Beta Boötis

Observation data Epoch J2000 Equinox J2000
- Constellation: Boötes
- Right ascension: 15^{h} 01^{m} 56.7623^{s}
- Declination: +40° 23′ 26.047″
- Apparent magnitude (V): 3.488

Characteristics
- Evolutionary stage: Yellow giant
- Spectral type: G8IIIa Fe-0.5
- U−B color index: +0.75
- B−V color index: +0.94
- Variable type: Flare star

Astrometry
- Radial velocity (R_{v}): −18.35±0.21 km/s
- Proper motion (μ): RA: −40.708 mas/yr Dec.: −30.168 mas/yr
- Parallax (π): 13.878±0.131 mas
- Distance: 235 ± 2 ly (72.1 ± 0.7 pc)
- Absolute magnitude (M_{V}): −0.70

Details
- Mass: 3.23±0.07 M_{☉}
- Radius: 18.44±0.19 R_{☉}
- Luminosity: 188±10 L_{☉}
- Surface gravity (log g): 2.45±0.03 cgs
- Temperature: 4,997 K
- Metallicity [Fe/H]: –0.086 dex
- Rotation: 200±10 days
- Rotational velocity (v sin i): 4.1±1.0 km/s
- Age: 320±20 Myr
- Other designations: Nakkar, Nekkar, Merez, Meres, Merets, Beta Boo, β Boo, 42 Boötis, BD+40°2840, FK5 555, GC 20226, HD 133208, HIP 73555, HR 5602, SAO 45337

Database references
- SIMBAD: data

= Beta Boötis =

Star in the constellation Boötes

Beta Boötis is a star in the northern constellation of Boötes. Its name is a Bayer designation that is Latinised from β Boötis, and abbreviated Beta Boo or β Boo. The star has the official name Nekkar, pronounced /'nɛkɑr/, which is derived from an Arabic name for 'the Herdsman'. It has an apparent visual magnitude of 3.5, making it visible to the naked eye and one of the brighter members of the constellation. In the modern constellation, it marks the head of Boötes the herdsman. Based upon parallax measurements obtained by the Gaia spacecraft, this star is approximately 235 ly from the Sun.

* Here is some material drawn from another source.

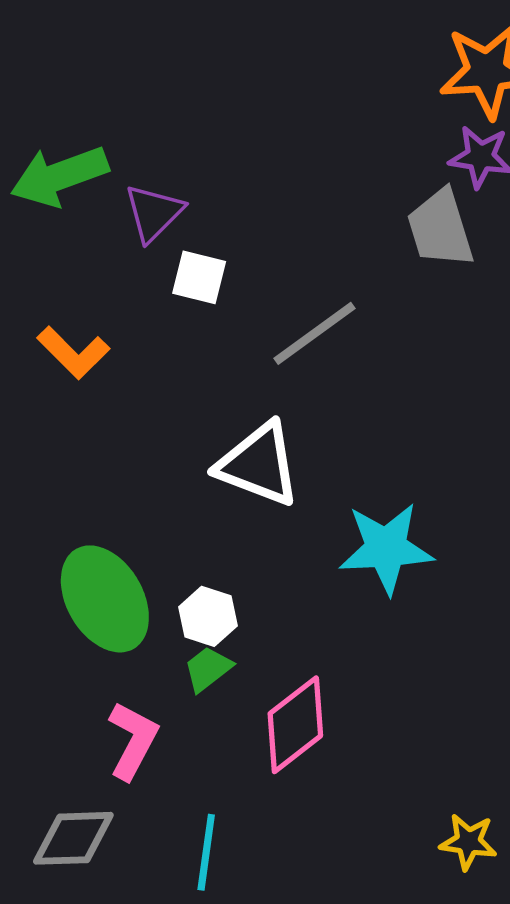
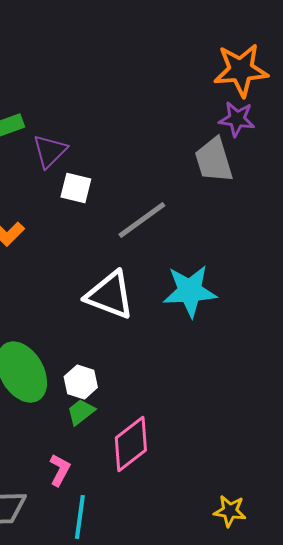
cyan star: (386, 548) -> (190, 291), moved
pink L-shape: (133, 740) -> (60, 470), moved, size x0.7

It is drawing closer to the Sun with a radial velocity of −18 km/s. The magnitude of the star is reduced by 0.06 from extinction caused by intervening gas and dust.

==Nomenclature==
β Boötis (Latinised to Beta Boötis) is the star's Bayer designation.

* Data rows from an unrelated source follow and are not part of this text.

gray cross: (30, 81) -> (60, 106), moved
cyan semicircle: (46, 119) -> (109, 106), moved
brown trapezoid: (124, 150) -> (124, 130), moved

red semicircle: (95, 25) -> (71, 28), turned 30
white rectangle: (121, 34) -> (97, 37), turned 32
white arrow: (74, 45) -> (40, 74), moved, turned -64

It bore the traditional name Nekkar or Nakkar derived from the Arabic name for the constellation: Al Baḳḳār 'the Herdsman'. In 2016, the International Astronomical Union organized a Working Group on Star Names (WGSN) to catalogue and standardize proper names for stars. The WGSN approved the name Nekkar for this star on 21 August 2016 and it is now so included in the List of IAU-approved Star Names.

==Properties==
This star had its angular diameter measured using interferometric observations by the Navy Precision Optical Interferometer. The angular diameter, together with the star's distance, yield a radius 18 times the radius of the Sun. Beta Boötis is 3.2 times more massive than the Sun. At the estimated age of 320 million years, it has evolved into a giant star with a stellar classification of G8 IIIa Fe-0.5. In this notation, the a indicating a slightly higher luminosity class than a typical giant and the Fe-05 indicating slightly weak spectral lines of iron. The star is radiating around 188 times as much luminosity as the Sun from its outer envelope at an effective temperature of 5,000 K. This heat gives it the yellow-hued glow of a G-type star. It has an estimated rotation period of about 200 days and the pole is inclined 28° ± 6° to the plane of the sky.

In 1993, the ROSAT satellite was used to observe an X-ray flare on Beta Boötis, which released an estimated 1.7 × 10^{32} erg. This was the first such observation for a low-activity star of this type. The flare may be explained by an as yet unobserved M-type dwarf companion star. Beta Boötis is a mild barium star, which is evidence for a white dwarf companion.